Depuis la fin des années 1990, le partage des revenus s’est nettement déformé au détriment des salariés dans les pays de l’OCDE, à l’exception notable de la France où les salaires réels ont crû à peu près au même rythme que la productivité du travail (en raison notamment du SMIC qui demeure relativement élevé en pourcentage du salaire médian).

Mais notre pays n’échappe pas à la dégradation de la qualité des emplois et à la bipolarisation du marché du travail entre les travailleurs très qualifiés à revenu élevé (mais peu nombreux), et les nombreux emplois peu ou pas qualifiés à revenu modestes, et il n’échappe pas non plus à la précarisation de l’emploi (CDD, temps partiels plus ou moins contraints, etc.) Le tout dans un contexte de chômage de masse persistant, où la perte d’emploi constitue un facteur majeur de paupérisation, et de recul de la mobilité sociale, génératrice de désespérance pour les générations diplômées. La France comptait ainsi quelques 10 millions de pauvres à la fin 2020…

Dès lors, le spectacle des inégalités devient de moins en moins supportable, surtout dans notre culture française marquée par un idéal d’égalité. Et la crise sanitaire va accentuer cette dynamique, avec comme premières victimes les jeunes : un pauvre sur deux en France est un jeune âgé de moins de 30 ans, selon les données de l’Observatoire des inégalités.
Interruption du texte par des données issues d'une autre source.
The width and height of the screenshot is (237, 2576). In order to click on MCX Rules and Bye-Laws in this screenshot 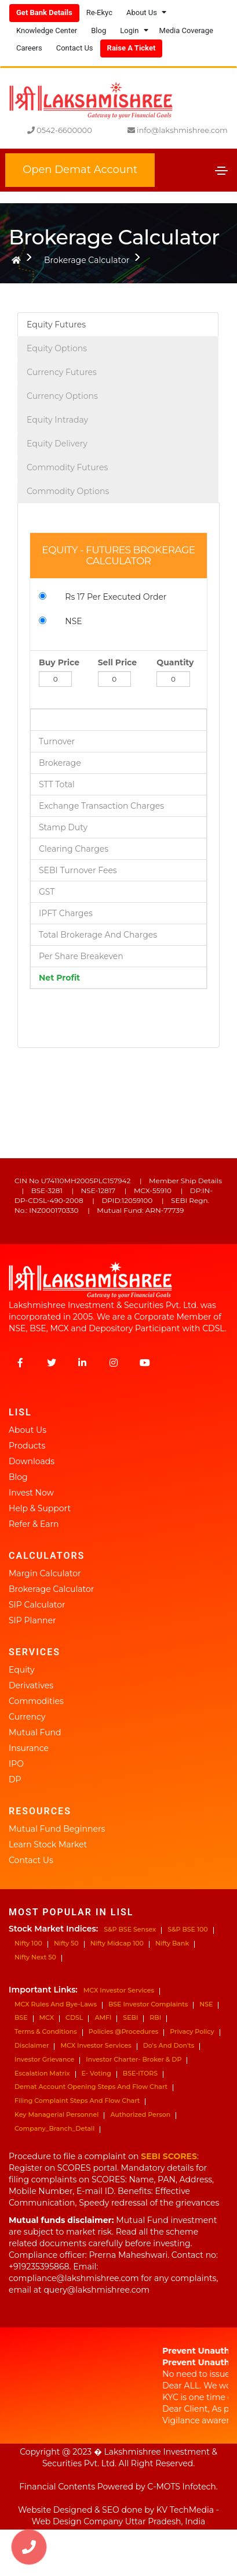, I will do `click(55, 2004)`.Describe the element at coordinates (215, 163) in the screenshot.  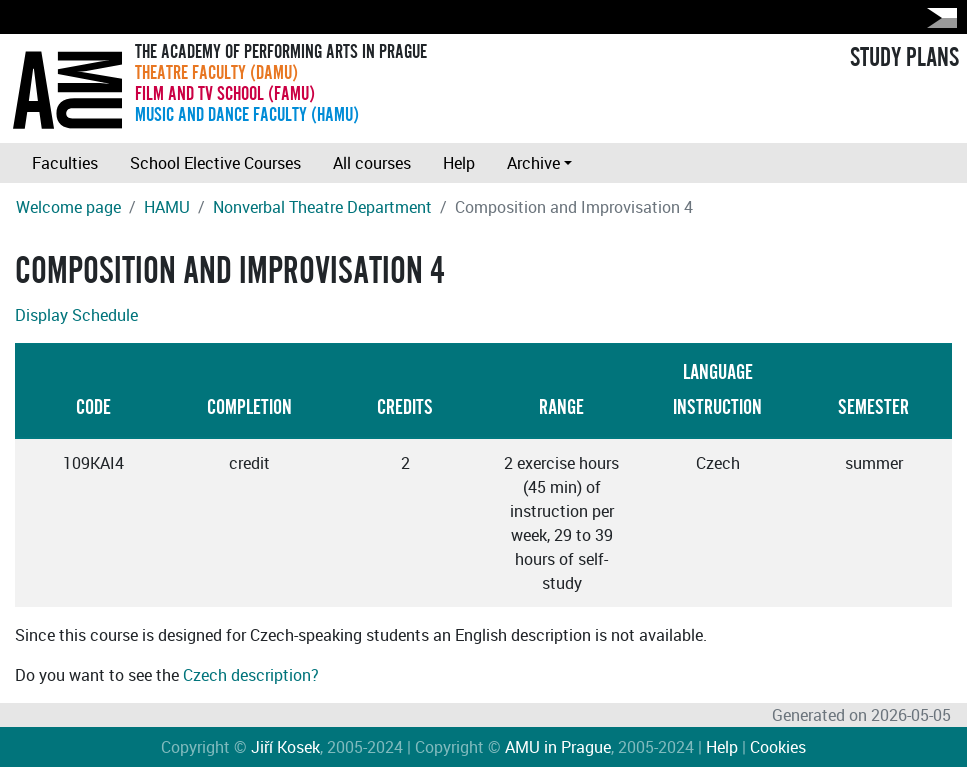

Un capitalisme élitaire et inefficace

Patrick Artus et Marie-Paule Virard remarquent que le capitalisme néolibéral a favorisé l’accumulation patrimoniale et valorisé les actifs financiers et immobiliers des détenteurs de capitaux. Mais il a produit également des évolutions étranges comme les pratiques de relution qui consistent pour les grandes entreprises à engloutir des milliards de cash-flow pour racheter leurs propres actions afin de doper le bénéfice par action, mais au détriment de la recherche & développement, de l’innovation et de l’investissement productif (« c’est aussi cela la signature du capitalisme néolibéral »). Notre modèle économique est-il en mesure de fabriquer de la croissance et du bien-être pour le plus grand nombre ? Les auteurs répondent par la négative : la croissance potentielle du monde n’en finit plus de s’essouffler, puisque de 4,2% l’an dans les années 2000, elle est passée à 2,8% dans la décennie suivante et devrait continuer à glisser vers 2,3% en moyenne dans la décennie 2020 puis même à 2% dans la suivante. Le creusement des inégalités ne s’accompagne pas d’un surcroît d’efficacité productive, loin s’en faut.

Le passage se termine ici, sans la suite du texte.